Aus meiner Sicht ist es nicht unbedingt Ziel, dass Zentren mit dem kfz erreicht werden müssen. Alternativen sind sinnvoll und notwendig.

Aus meiner Sicht ist es nicht unbedingt Ziel, dass Zentren mit dem kfz erreicht werden müssen. Alternativen sind sinnvoll und notwendig.

Mannheim ist traditionell aufs Automobil ausgelegt. Es fehlt eine Radroutenplanung incl. Fernradwegen, die diesen Namen verdient. Die Schaffung von Radwegen ist unsystematisch und wenig nutzerfreundlich. Der Raum in der Stadt ist begrenzt. Realistischerweise kann mehr Raum für Rad- und Fußverkehr deshalb nur zulasten des MIV gehen. Für den Radverkehr ist aber auch der Zustand der Wohnstraßen wichtig. Dieser ist vor allem durch Schlaglöcher an vielen Stellen schlecht und gerade für Radfahrende gefährlich.

1. Sternförmige Radschnellwege (unterbrechungsfrei!!!) aus den Stadtteilen ins Zentrum über mehrere Achsen, u.a.:
> (Schwetzingen/Ketsch - Brühl) - Rheinau-Süd - Rheinau (z.B. Rhenaniastr., Hafenbahn einspurig -> Platz für echten Radweg) - Neckarau (Ausbau Radweg Neckarauer Straße oder durchgehende Paralleverbindung) - Schwetzinger Stadt
> (Radschnellweg HD) - Friedrichsfeld/Seckenheim - Neuostheim - Oststadt (Ausbau Neckarradweg duchgängig)
> (Ladenburg/Ilvesheim) - Wallstadt/Feudenheim - Neckarstadt (insb. Ausbau Radweg Feudenheimer Str.)
> (Viernheim) - Vogelstang - Käfertal - Neckarstadt (auch i.V. mit Franklin)
> (Lampertheim) - Sandhofen/Schönau/Gartenstadt - Waldhof - Herzogenried - Neckarstadt
Auf all diesen Achsen sind Radwege teilweise vorhanden, eine durchgehende Priorisierung / Beschilderung / Ausbau zu einem Mindeststandard sind notwendig, um wirkliche "Radschnellwege" auf diesen Achsen herzustellen.
2. Querverbindungen zwischen den Stadtteilen, "Ringförmig":
> Niederfeld - Neckarau - Neuhermsheim - Neuostheim/Oststadt - Feudenheimer Au - Käfertal - Luzenberg - Friesenheimer Insel
> Rheinau - Pfingstberg - Hochstätt - Seckenheim - (Ilvesheim) - Feudenheim - Wallstadt - Vogelstang - Käfertal - Gartenstadt - Schönau - Sandhofen
Auch hier sollten zwei durchgehend als Radschnellweg ausgebaute Ringe entstehen.

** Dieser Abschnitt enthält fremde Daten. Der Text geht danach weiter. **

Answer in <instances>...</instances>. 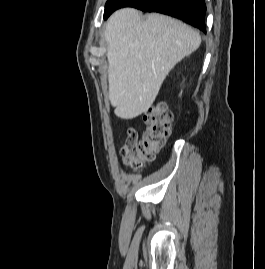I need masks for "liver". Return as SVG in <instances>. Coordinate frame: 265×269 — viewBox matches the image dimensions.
Wrapping results in <instances>:
<instances>
[{
    "instance_id": "1",
    "label": "liver",
    "mask_w": 265,
    "mask_h": 269,
    "mask_svg": "<svg viewBox=\"0 0 265 269\" xmlns=\"http://www.w3.org/2000/svg\"><path fill=\"white\" fill-rule=\"evenodd\" d=\"M109 98L114 113L133 119L151 107L161 85L184 57L198 49L201 37L171 17L123 8L111 15L105 30Z\"/></svg>"
}]
</instances>
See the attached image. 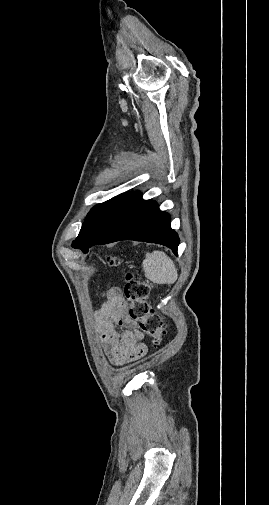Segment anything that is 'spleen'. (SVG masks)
Instances as JSON below:
<instances>
[{"label": "spleen", "instance_id": "spleen-1", "mask_svg": "<svg viewBox=\"0 0 269 505\" xmlns=\"http://www.w3.org/2000/svg\"><path fill=\"white\" fill-rule=\"evenodd\" d=\"M143 271L145 277L156 284H173L178 278L177 268L172 259L159 250L146 253Z\"/></svg>", "mask_w": 269, "mask_h": 505}]
</instances>
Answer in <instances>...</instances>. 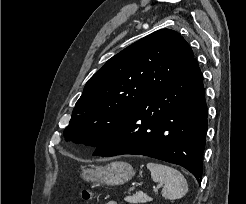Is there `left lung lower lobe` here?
Returning a JSON list of instances; mask_svg holds the SVG:
<instances>
[{
    "instance_id": "obj_1",
    "label": "left lung lower lobe",
    "mask_w": 246,
    "mask_h": 204,
    "mask_svg": "<svg viewBox=\"0 0 246 204\" xmlns=\"http://www.w3.org/2000/svg\"><path fill=\"white\" fill-rule=\"evenodd\" d=\"M206 132L203 76L193 58L123 118L93 155L149 156L178 164L201 182Z\"/></svg>"
}]
</instances>
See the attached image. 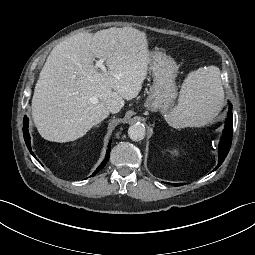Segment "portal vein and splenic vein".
<instances>
[{"mask_svg": "<svg viewBox=\"0 0 255 255\" xmlns=\"http://www.w3.org/2000/svg\"><path fill=\"white\" fill-rule=\"evenodd\" d=\"M104 59H100L98 61H96V67L100 68L102 70V72H107L106 67L103 64Z\"/></svg>", "mask_w": 255, "mask_h": 255, "instance_id": "1", "label": "portal vein and splenic vein"}]
</instances>
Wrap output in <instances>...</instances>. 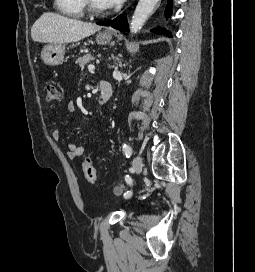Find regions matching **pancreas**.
<instances>
[{
  "label": "pancreas",
  "instance_id": "pancreas-1",
  "mask_svg": "<svg viewBox=\"0 0 255 272\" xmlns=\"http://www.w3.org/2000/svg\"><path fill=\"white\" fill-rule=\"evenodd\" d=\"M95 58L91 55V54H86L82 57H79L76 60V64H78L82 69L84 68V65L90 63L91 61H93Z\"/></svg>",
  "mask_w": 255,
  "mask_h": 272
}]
</instances>
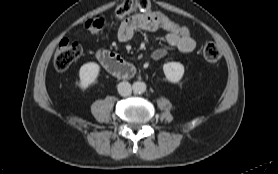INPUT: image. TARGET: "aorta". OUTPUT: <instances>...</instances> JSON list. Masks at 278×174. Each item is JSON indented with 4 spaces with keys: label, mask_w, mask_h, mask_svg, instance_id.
I'll list each match as a JSON object with an SVG mask.
<instances>
[{
    "label": "aorta",
    "mask_w": 278,
    "mask_h": 174,
    "mask_svg": "<svg viewBox=\"0 0 278 174\" xmlns=\"http://www.w3.org/2000/svg\"><path fill=\"white\" fill-rule=\"evenodd\" d=\"M133 91L136 94H142L146 91V84L141 81H137L133 84Z\"/></svg>",
    "instance_id": "1"
}]
</instances>
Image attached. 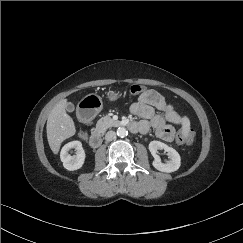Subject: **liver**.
I'll list each match as a JSON object with an SVG mask.
<instances>
[{"label":"liver","instance_id":"liver-1","mask_svg":"<svg viewBox=\"0 0 243 243\" xmlns=\"http://www.w3.org/2000/svg\"><path fill=\"white\" fill-rule=\"evenodd\" d=\"M67 100H60L50 111L47 119V139L50 149L58 154L61 143L76 133L73 119L66 113Z\"/></svg>","mask_w":243,"mask_h":243}]
</instances>
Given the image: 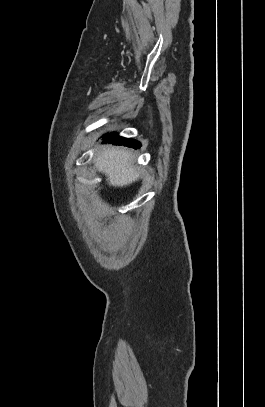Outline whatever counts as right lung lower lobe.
I'll use <instances>...</instances> for the list:
<instances>
[{"label":"right lung lower lobe","mask_w":265,"mask_h":407,"mask_svg":"<svg viewBox=\"0 0 265 407\" xmlns=\"http://www.w3.org/2000/svg\"><path fill=\"white\" fill-rule=\"evenodd\" d=\"M103 140H105V142H111L114 145H123V146H128V147H132V148H139L140 147V143L132 140V139H127V138H123L118 136L115 133H110L108 135H106Z\"/></svg>","instance_id":"right-lung-lower-lobe-1"}]
</instances>
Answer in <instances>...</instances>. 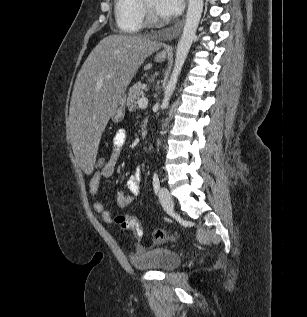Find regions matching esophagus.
I'll list each match as a JSON object with an SVG mask.
<instances>
[{
    "instance_id": "esophagus-1",
    "label": "esophagus",
    "mask_w": 307,
    "mask_h": 317,
    "mask_svg": "<svg viewBox=\"0 0 307 317\" xmlns=\"http://www.w3.org/2000/svg\"><path fill=\"white\" fill-rule=\"evenodd\" d=\"M165 52H167V53H171V52H172V50H171V49H167V50H165Z\"/></svg>"
}]
</instances>
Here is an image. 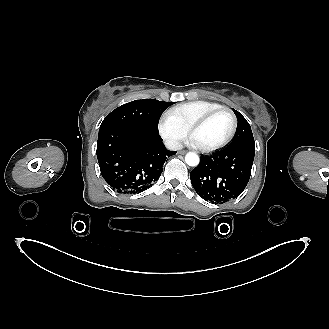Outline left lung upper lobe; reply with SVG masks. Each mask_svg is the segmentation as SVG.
<instances>
[{
  "label": "left lung upper lobe",
  "mask_w": 329,
  "mask_h": 329,
  "mask_svg": "<svg viewBox=\"0 0 329 329\" xmlns=\"http://www.w3.org/2000/svg\"><path fill=\"white\" fill-rule=\"evenodd\" d=\"M237 119L238 125L236 129V133L232 142L228 145V147L235 146L238 144H254V138L252 134L251 127L247 120L243 117L241 113L233 109Z\"/></svg>",
  "instance_id": "obj_1"
}]
</instances>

Ich stimme zu. Wenn man den Titel "Masterplan Mobilität 2035" ernst nimmt, kann es nicht ausreichen, sich auf Ausbesserungen bestehender Radwege zu beschränken.

Querverbindungen im ÖPNV zwischen den Stadtteilen, insbesondere den S-Bahn Haltepunkten (analog Neckarau Bf. - SAP Arena und Karlsplatz - Seckenheim/Hochstätt) z.B. Rheinau Bf. - Friedrichsfeld-Süd - Neu-Edingen

Bei E.3 und E.4 sollten Kfz ausgenommen werden. Die Alternativen müssen grundsätzlich attraktiver sein. Wie das funtkioniert zeigt das Verkehrskonzept der Stadt Houten in NL. Autofahren ist nicht verboten, aber verhältnismäßig unpraktisch, die kurzen Verbindungen sind Fußgängern und Radfahrern vorbehalten, was auch die Kreuzungspunkte und -probleme mit dem Kfz Verkehr massiv reduziert.